Venous drainage of the cerebrum is via a network of small cerebral veins. These vessels empty into the dural venous sinuses – endothelial lined spaces between the outer and inner layers of dura mater.

Fig 1.4 - Overview of the blood supply to the cerebrum

Fig 4 – Overview of the blood supply to the cerebrum.
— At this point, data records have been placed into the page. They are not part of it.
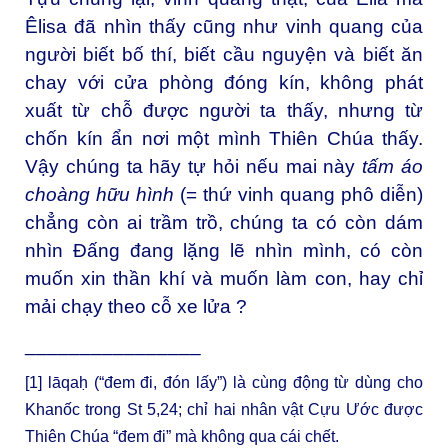
Êlisa đã nhìn thấy cũng như vinh quang của
người biết bố thí, biết cầu nguyện và biết ăn
chay với cửa phòng đóng kín, không phát
xuất từ chỗ được người ta thấy, nhưng từ
chốn kín ẩn nơi một mình Thiên Chúa thấy.
Vậy chúng ta hãy tự hỏi nếu mai này
tấm áo
choàng hữu hình
(= thứ vinh quang phô diễn)
chẳng còn ai trầm trồ, chúng ta có còn dám
nhìn Đấng đang lặng lẽ nhìn mình, có còn
muốn xin thần khí và muốn làm con, hay chỉ
mải chạy theo cỗ xe lửa ?
________________
[1]
lāqaḥ (“đem đi, đón lấy”) là cùng động từ dùng cho
Khanốc trong St 5,24; chỉ hai nhân vật Cựu Ước được
Thiên Chúa “đem đi” mà không qua cái chết.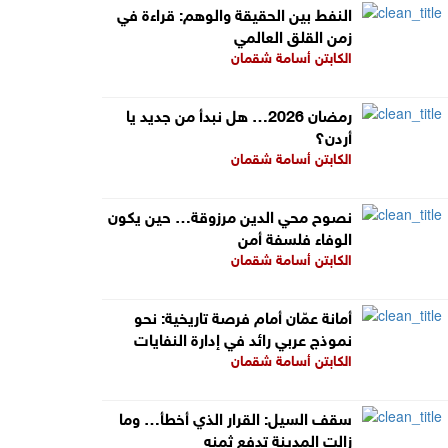
النفط بين الحقيقة والوهم: قراءة في
زمن القلق العالمي
الكابتن أسامة شقمان
رمضان 2026… هل نبدأ من جديد يا
أردن؟
الكابتن أسامة شقمان
نصوح محي الدين مرزوقة… حين يكون
الوفاء فلسفة أمن
الكابتن أسامة شقمان
أمانة عمّان أمام فرصة تاريخية: نحو
نموذج عربي رائد في إدارة النفايات
الكابتن أسامة شقمان
سقف السيل: القرار الذي أخطأ… وما
زالت المدينة تدفع ثمنه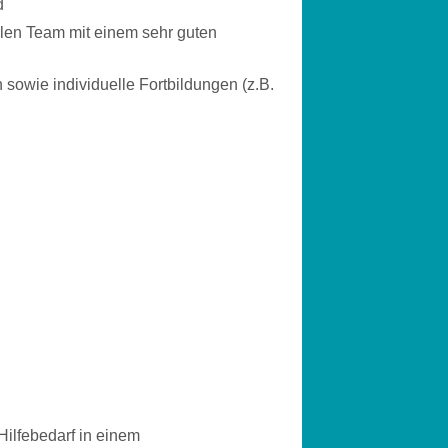
d
llen Team mit einem sehr guten
sowie individuelle Fortbildungen (z.B.
ilfebedarf in einem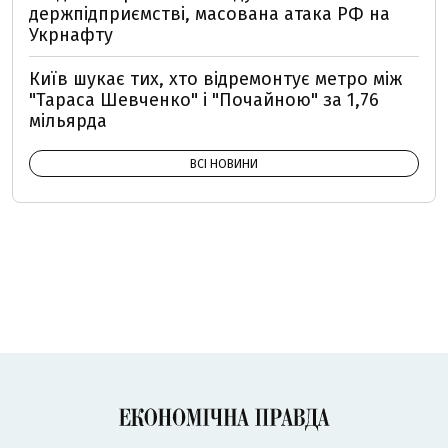
держпідприємстві, масована атака РФ на
Укрнафту
Київ шукає тих, хто відремонтує метро між
"Тараса Шевченко" і "Почайною" за 1,76
мільярда
ВСІ НОВИНИ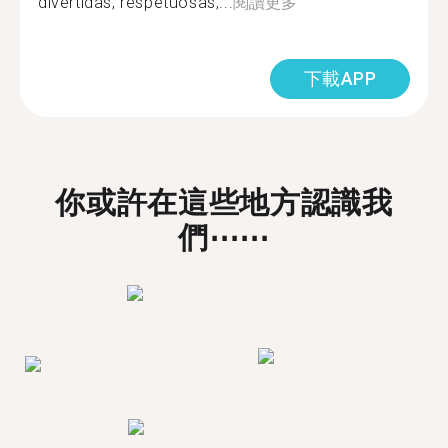
divertidas, respetuosas,...
閱讀更多
下載APP
你或許在這些地方認識我
們⋯⋯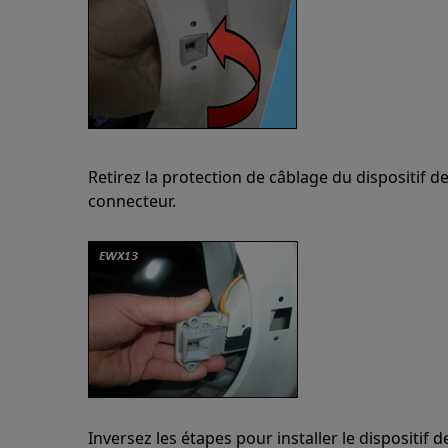
Retirez la protection de câblage du dispositif d
connecteur.
Inversez les étapes pour installer le dispositif d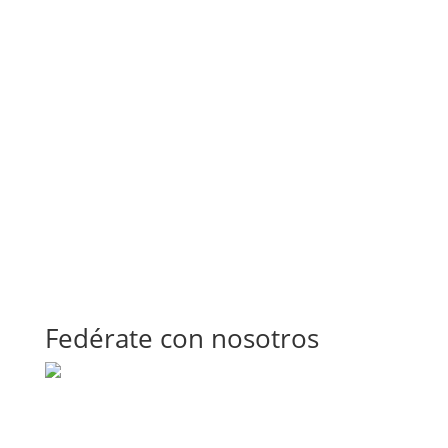
Fedérate con nosotros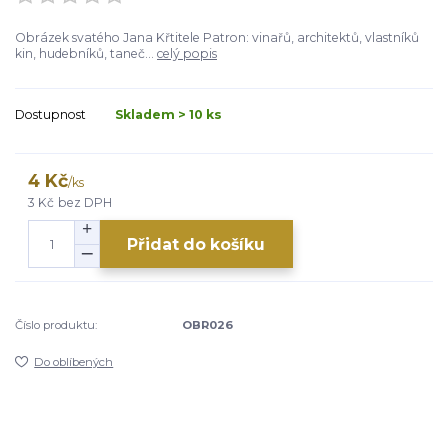
Obrázek svatého Jana Křtitele Patron: vinařů, architektů, vlastníků
kin, hudebníků, taneč...
celý popis
Dostupnost
Skladem > 10 ks
4 Kč
/
ks
3 Kč
bez DPH
Přidat do košíku
Číslo produktu:
OBR026
Do oblíbených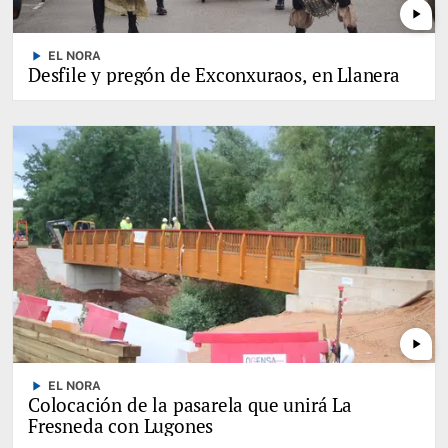
play_arrow
play_arrow
EL NORA
Desfile y pregón de Exconxuraos, en Llanera
play_arrow
play_arrow
EL NORA
Colocación de la pasarela que unirá La
Fresneda con Lugones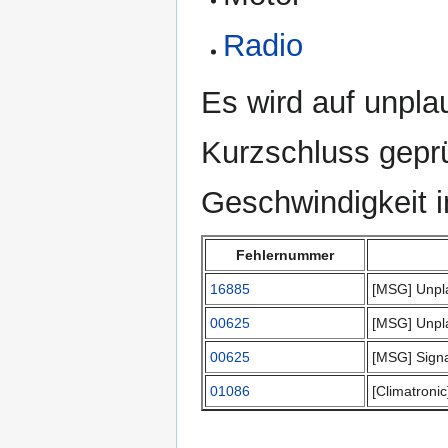
Radio
Es wird auf unpla
Kurzschluss geprü
Geschwindigkeit 
Fehlernummer
16885
[MSG] Unpla
00625
[MSG] Unpla
00625
[MSG] Signa
01086
[Climatroni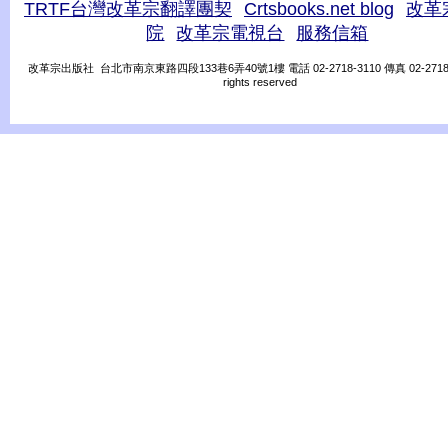
TRTF台灣改革宗翻譯團契
Crtsbooks.net blog
改革
院
改革宗電視台
服務信箱
改革宗出版社 台北市南京東路四段133巷6弄40號1樓 電話 02-2718-3110 傳真 02-2718-31
rights reserved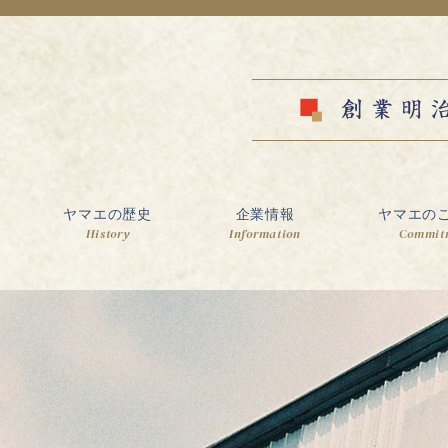
ヤマエの歴史
企業情報
ヤマエの
History
Information
Commit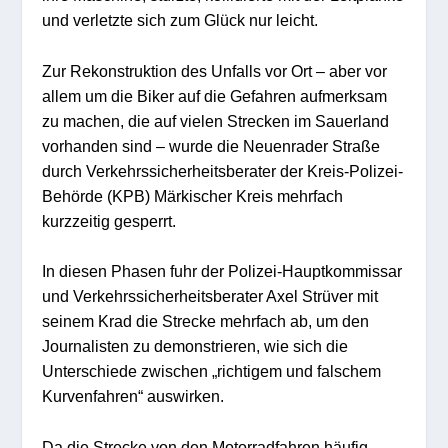
und verletzte sich zum Glück nur leicht.
Zur Rekonstruktion des Unfalls vor Ort – aber vor
allem um die Biker auf die Gefahren aufmerksam
zu machen, die auf vielen Strecken im Sauerland
vorhanden sind – wurde die Neuenrader Straße
durch Verkehrssicherheitsberater der Kreis-Polizei-
Behörde (KPB) Märkischer Kreis mehrfach
kurzzeitig gesperrt.
In diesen Phasen fuhr der Polizei-Hauptkommissar
und Verkehrssicherheitsberater Axel Strüver mit
seinem Krad die Strecke mehrfach ab, um den
Journalisten zu demonstrieren, wie sich die
Unterschiede zwischen „richtigem und falschem
Kurvenfahren“ auswirken.
Da die Strecke von den Motorradfahren häufig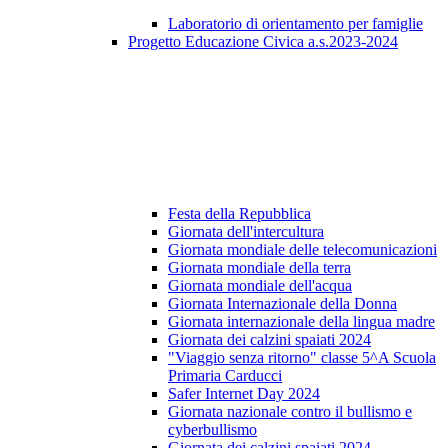
Laboratorio di orientamento per famiglie
Progetto Educazione Civica a.s.2023-2024
Festa della Repubblica
Giornata dell'intercultura
Giornata mondiale delle telecomunicazioni
Giornata mondiale della terra
Giornata mondiale dell'acqua
Giornata Internazionale della Donna
Giornata internazionale della lingua madre
Giornata dei calzini spaiati 2024
"Viaggio senza ritorno" classe 5^A Scuola
Primaria Carducci
Safer Internet Day 2024
Giornata nazionale contro il bullismo e
cyberbullismo
Giornata dei calzini spaiati 2024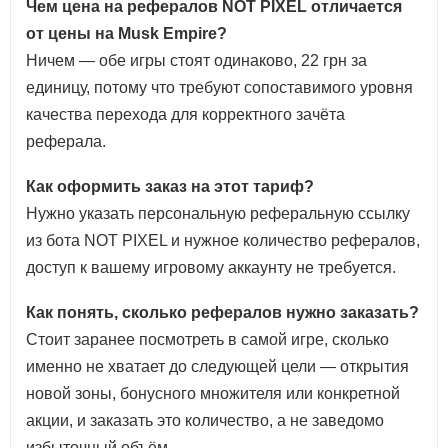
Чем цена на рефералов NOT PIXEL отличается
от цены на Musk Empire?
Ничем — обе игры стоят одинаково, 22 грн за
единицу, потому что требуют сопоставимого уровня
качества перехода для корректного зачёта
реферала.
Как оформить заказ на этот тариф?
Нужно указать персональную реферальную ссылку
из бота NOT PIXEL и нужное количество рефералов,
доступ к вашему игровому аккаунту не требуется.
Как понять, сколько рефералов нужно заказать?
Стоит заранее посмотреть в самой игре, сколько
именно не хватает до следующей цели — открытия
новой зоны, бонусного множителя или конкретной
акции, и заказать это количество, а не заведомо
избыточный объём.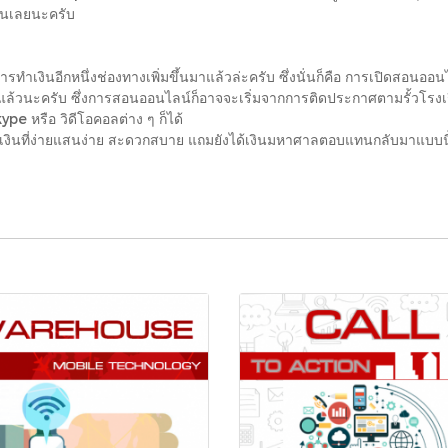
ือนเลยนะครับ
ารทำเงินอีกหนึ่งช่องทางเพิ่มขึ้นมาแล้วล่ะครับ ซึ่งนั่นก็คือ การเปิดสอนออนไ
ล้วนะครับ ซึ่งการสอนออนไลน์ก็อาจจะเริ่มจากการติดประกาศตามรั้วโรงเรี
pe หรือ วิดีโอคอลต่าง ๆ ก็ได้
ารทำเงินที่ง่ายแสนง่าย สะดวกสบาย แถมยังได้เงินมหาศาลตอบแทนกลับมาแบบนี้อีก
Clinical Relevance: Cerebrovascular Accident

A cerebrovascular accident (also known as a stroke) is defined clinically as “an abrupt loss of focal brain function lasting more than 24 hours due to either spontaneous haemorrhage into brain substance or inadequate blood supply to part of the brain i.e. ischaemia (thrombosis, embolism)“.

Damage to the cerebrum in this matter can give rise to a range of clinical signs. The exact nature of the functional deficit that arises depends on the specific lobe that has been affected:

  • Frontal lobe – a diverse range of presentations, often personality and behavioural changes occur and an inability to solve problems develops.
  • Parietal lobe – typically presents with attention deficits e.g. contralateral hemispatial neglect syndrome: where the patient does not pay attention to the side of the body opposite to the lesion.
  • Temporal lobe – presents with recognition deficits (agnosias) e.g. auditory agnosia: patient cannot recognise basic sounds, prosopagnosia: failure to recognise faces.
  • Occipital lobe – visual field defects: contralateral hemianopia or quadrantanopia with macular sparing.
  • Global lesions – severe cognitive deficits (dementia), patients cannot answer simple questions such as their name, today’s date, where they are etc.

    Fig 1.4 - CT scan of the brain, showing an infarct in the area of the middle cerebral artery.

    Fig 5 – CT scan of the brain, showing an infarct in the area of the middle cerebral artery.